Tentativo di introdurre droga nel penitenziario minorile durante la festa di un detenuto che compiva 18 anni

rivolta carcere Casal del Marmo

Un nuovo caso di introduzione di droga all’interno del carcere minorile di Casal del Marmo, a Roma, è stato scoperto nella notte tra giovedì 5 e venerdì 6 settembre. Protagonista dell’episodio una donna arrestata in flagranza mentre cercava di far entrare 47 grammi di hashish nascosti in buste di patatine al formaggio, apparentemente destinate a un detenuto per festeggiare il suo compleanno.

La segnalazione è scattata quando, in occasione del compimento dei 18 anni di un ragazzo detenuto nella struttura, la compagna del giovane si è presentata all’istituto con diverse confezioni di snack, apparentemente innocue.
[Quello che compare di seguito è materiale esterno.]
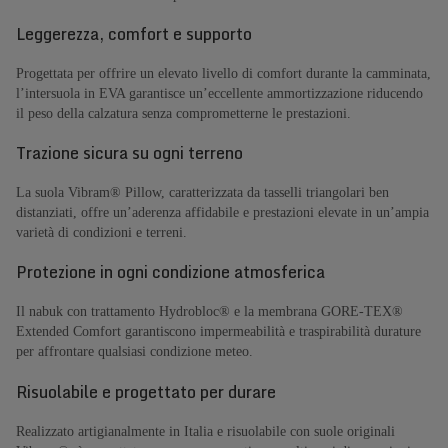
Leggerezza, comfort e supporto
Progettata per offrire un elevato livello di comfort durante la camminata,
l’intersuola in EVA garantisce un’eccellente ammortizzazione riducendo
il peso della calzatura senza comprometterne le prestazioni.
Trazione sicura su ogni terreno
La suola Vibram® Pillow, caratterizzata da tasselli triangolari ben
distanziati, offre un’aderenza affidabile e prestazioni elevate in un’ampia
varietà di condizioni e terreni.
Protezione in ogni condizione atmosferica
Il nabuk con trattamento Hydrobloc® e la membrana GORE-TEX®
Extended Comfort garantiscono impermeabilità e traspirabilità durature
per affrontare qualsiasi condizione meteo.
Risuolabile e progettato per durare
Realizzato artigianalmente in Italia e risuolabile con suole originali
Secondo quanto ricostruito, la donna avrebbe consegnato le patatine come gesto affettuoso per la ricorrenza, ma i controlli della polizia penitenziaria, sempre più rigorosi in casi simili, hanno portato alla scoperta del contenuto illecito.

All’interno di ogni busta, accuratamente richiusa, erano celate dosi di hashish confezionate con cura, pronte per essere distribuite. Il totale sequestrato ha raggiunto i 47 grammi, suddivisi in piccole porzioni nascoste tra gli snack, in quella che sembrava essere una vera e propria “bomboniera di compleanno” a base di droga, da condividere con altri giovani detenuti.
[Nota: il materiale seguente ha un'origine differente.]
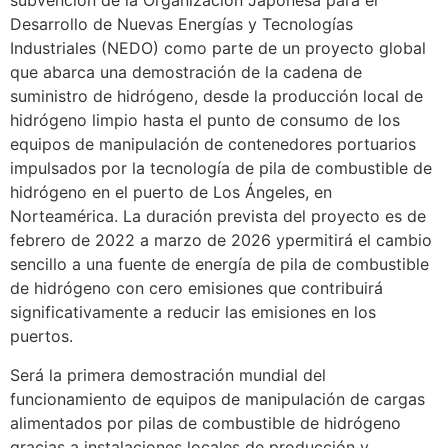
subvención de la Organización Japonesa para el
Desarrollo de Nuevas Energías y Tecnologías
Industriales (NEDO) como parte de un proyecto global
que abarca una demostración de la cadena de
suministro de hidrógeno, desde la producción local de
hidrógeno limpio hasta el punto de consumo de los
equipos de manipulación de contenedores portuarios
impulsados por la tecnología de pila de combustible de
hidrógeno en el puerto de Los Ángeles, en
Norteamérica. La duración prevista del proyecto es de
febrero de 2022 a marzo de 2026 ypermitirá el cambio
sencillo a una fuente de energía de pila de combustible
de hidrógeno con cero emisiones que contribuirá
significativamente a reducir las emisiones en los
puertos.
Será la primera demostración mundial del
funcionamiento de equipos de manipulación de cargas
alimentados por pilas de combustible de hidrógeno
gracias a instalaciones locales de producción y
La donna è stata immediatamente arrestata e posta agli arresti domiciliari, in attesa del rito direttissimo previsto per la mattina successiva. Le autorità hanno confermato che l’episodio si inserisce in un quadro più ampio di tentativi simili, già registrati nelle scorse settimane nel medesimo istituto, con metodi analoghi: la droga occultata tra alimenti di uso comune, spesso sfruttando le occasioni celebrative per abbassare la soglia di attenzione.

La polizia penitenziaria ha ribadito l’importanza della massima vigilanza durante le consegne e i colloqui familiari, evidenziando come i controlli approfonditi stiano diventando sempre più determinanti per contrastare le strategie di introduzione di sostanze stupefacenti all’interno degli istituti penitenziari, anche minorili.